April 11, 2018 at 9:38 am
I'm trying to build out a data warehouse using the Kimball Methodology and I'm having trouble figuring out how to handle fields that I will refer to as lookup fields because they are manually maintained through other processes. Here is the dimension table I have designed (Red = field from source, Blue = Lookup field)
The NameID and CleanName fields are populated by joining to another table on Name.
The Region field is populated by joining to another table on Zip.
The Type field is populated by joining to another table on Name.
My first question would be is my design correct? I chose to do it this way because I don't feel like the lookup fields belong in a junk dimension and I didn't want to make them their own dimensions because I'm trying to avoid snowflaking. Plus I feel like it is a natural fit to include it all in one table since all of the fields describe the Name.
My second question would be does anyone have any general suggestions on handling the ETL? My initial attempt has led me to perform a lookup to see if it exists based on matching criteria and if so move on to the next lookup and if not move on to the same lookup that would be performed had it matched anyway. This essentially duplicates each lookup because I'm grabbing the matching data if it exists but need to use the source data if not.
April 11, 2018 at 10:29 am
RonMexico - Wednesday, April 11, 2018 9:38 AMI'm trying to build out a data warehouse using the Kimball Methodology and I'm having trouble figuring out how to handle fields that I will refer to as lookup fields because they are manually maintained through other processes. Here is the dimension table I have designed (Red = field from source, Blue = Lookup field)
The NameID and CleanName fields are populated by joining to another table on Name.
The Region field is populated by joining to another table on Zip.

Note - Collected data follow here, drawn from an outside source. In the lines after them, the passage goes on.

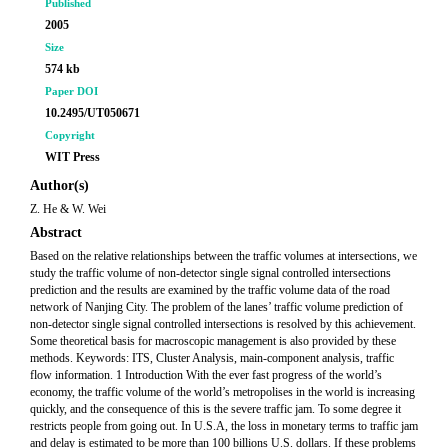
Published
2005
Size
574 kb
Paper DOI
10.2495/UT050671
Copyright
WIT Press
Author(s)
Z. He & W. Wei
Abstract
Based on the relative relationships between the traffic volumes at intersections, we
study the traffic volume of non-detector single signal controlled intersections
prediction and the results are examined by the traffic volume data of the road
network of Nanjing City. The problem of the lanes’ traffic volume prediction of
non-detector single signal controlled intersections is resolved by this achievement.
Some theoretical basis for macroscopic management is also provided by these
methods. Keywords: ITS, Cluster Analysis, main-component analysis, traffic
flow information. 1 Introduction With the ever fast progress of the world’s
economy, the traffic volume of the world’s metropolises in the world is increasing
quickly, and the consequence of this is the severe traffic jam. To some degree it
restricts people from going out. In U.S.A, the loss in monetary terms to traffic jam
and delay is estimated to be more than 100 billions U.S. dollars. If these problems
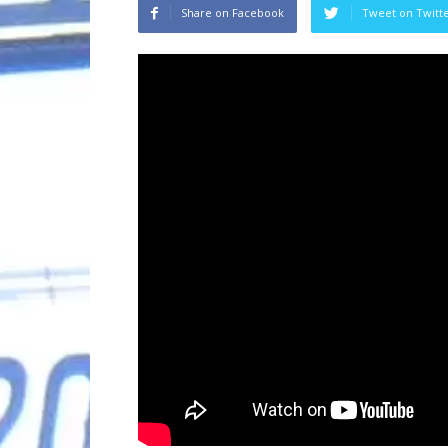
Share on Facebook
Tweet on Twitt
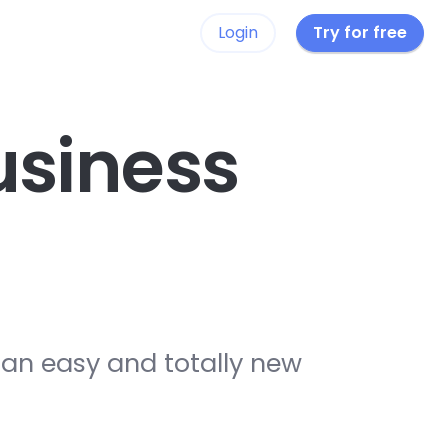
Login
Try for free
siness
 an easy and totally new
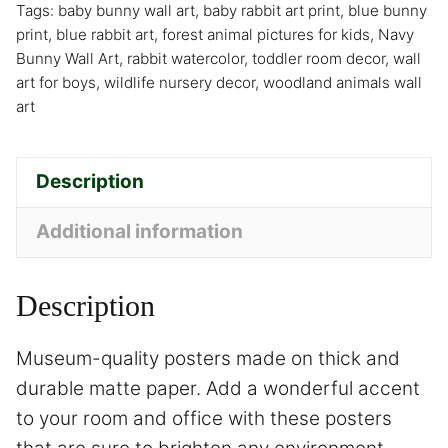
Tags:
baby bunny wall art
,
baby rabbit art print
,
blue bunny
print
,
blue rabbit art
,
forest animal pictures for kids
,
Navy
Bunny Wall Art
,
rabbit watercolor
,
toddler room decor
,
wall
art for boys
,
wildlife nursery decor
,
woodland animals wall
art
Description
Additional information
Description
Museum-quality posters made on thick and
durable matte paper. Add a wonderful accent
to your room and office with these posters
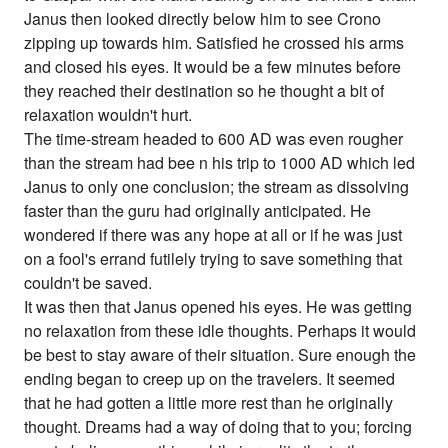
Janus then looked directly below him to see Crono
zipping up towards him. Satisfied he crossed his arms
and closed his eyes. It would be a few minutes before
they reached their destination so he thought a bit of
relaxation wouldn't hurt.
The time-stream headed to 600 AD was even rougher
than the stream had bee n his trip to 1000 AD which led
Janus to only one conclusion; the stream as dissolving
faster than the guru had originally anticipated. He
wondered if there was any hope at all or if he was just
on a fool's errand futilely trying to save something that
couldn't be saved.
It was then that Janus opened his eyes. He was getting
no relaxation from these idle thoughts. Perhaps it would
be best to stay aware of their situation. Sure enough the
ending began to creep up on the travelers. It seemed
that he had gotten a little more rest than he originally
thought. Dreams had a way of doing that to you; forcing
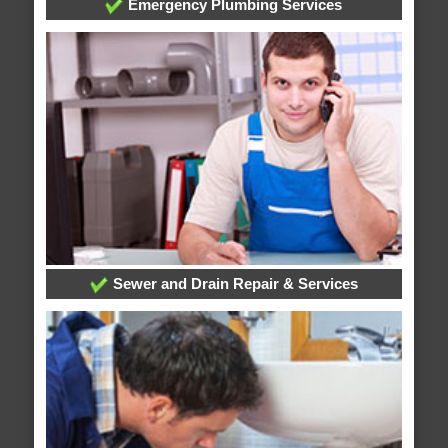
Emergency Plumbing Services
Sewer and Drain Repair & Services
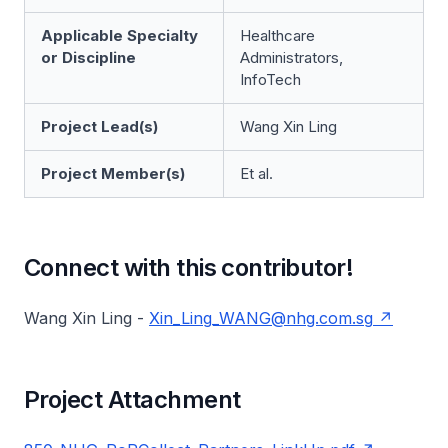
Applicable Specialty
Healthcare
or Discipline
Administrators,
InfoTech
Project Lead(s)
Wang Xin Ling
Project Member(s)
Et al.
Connect with this contributor!
Wang Xin Ling -
Xin_Ling_WANG@nhg.com.sg
Project Attachment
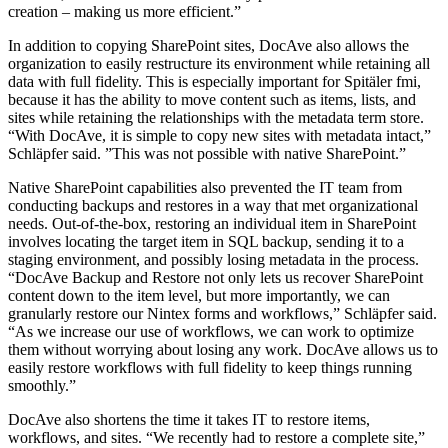
creation – making us more efficient.”
In addition to copying SharePoint sites, DocAve also allows the
organization to easily restructure its environment while retaining all
data with full fidelity. This is especially important for Spitäler fmi,
because it has the ability to move content such as items, lists, and
sites while retaining the relationships with the metadata term store.
“With DocAve, it is simple to copy new sites with metadata intact,”
Schläpfer said. ”This was not possible with native SharePoint.”
Native SharePoint capabilities also prevented the IT team from
conducting backups and restores in a way that met organizational
needs. Out-of-the-box, restoring an individual item in SharePoint
involves locating the target item in SQL backup, sending it to a
staging environment, and possibly losing metadata in the process.
“DocAve Backup and Restore not only lets us recover SharePoint
content down to the item level, but more importantly, we can
granularly restore our Nintex forms and workflows,” Schläpfer said.
“As we increase our use of workflows, we can work to optimize
them without worrying about losing any work. DocAve allows us to
easily restore workflows with full fidelity to keep things running
smoothly.”
DocAve also shortens the time it takes IT to restore items,
workflows, and sites. “We recently had to restore a complete site,”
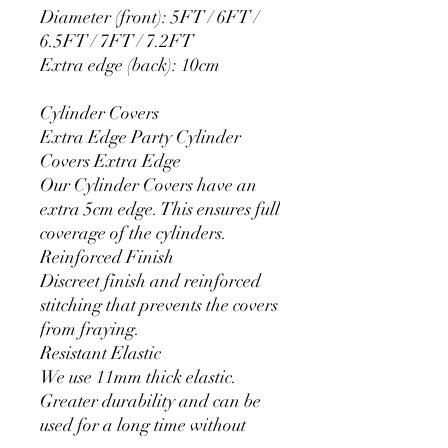
Diameter (front): 5FT / 6FT /
6.5FT / 7FT / 7.2FT
Extra edge (back): 10cm
Cylinder Covers
Extra Edge Party Cylinder
Covers Extra Edge
Our Cylinder Covers have an
extra 5cm edge. This ensures full
coverage of the cylinders.
Reinforced Finish
Discreet finish and reinforced
stitching that prevents the covers
from fraying.
Resistant Elastic
We use 11mm thick elastic.
Greater durability and can be
used for a long time without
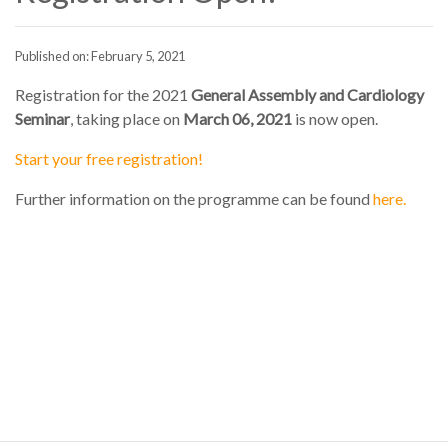
Published on: February 5, 2021
Registration for the 2021
General Assembly and Cardiology
Seminar
, taking place on
March 06, 2021
is now open.
Start your free registration!
Further information on the programme can be found
here.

The Type field is populated by joining to another table on Name.My first question would be is my design correct? I chose to do it this way because I don't feel like the lookup fields belong in a junk dimension and I didn't want to make them their own dimensions because I'm trying to avoid snowflaking. Plus I feel like it is a natural fit to include it all in one table since all of the fields describe the Name.
My second question would be does anyone have any general suggestions on handling the ETL? My initial attempt has led me to perform a lookup to see if it exists based on matching criteria and if so move on to the next lookup and if not move on to the same lookup that would be performed had it matched anyway. This essentially duplicates each lookup because I'm grabbing the matching data if it exists but need to use the source data if not.
It's unclear from your post why you cannot just fully populate the dimension before loading the associated fact data, which would (it would seem) remove all issues. Can you clarify?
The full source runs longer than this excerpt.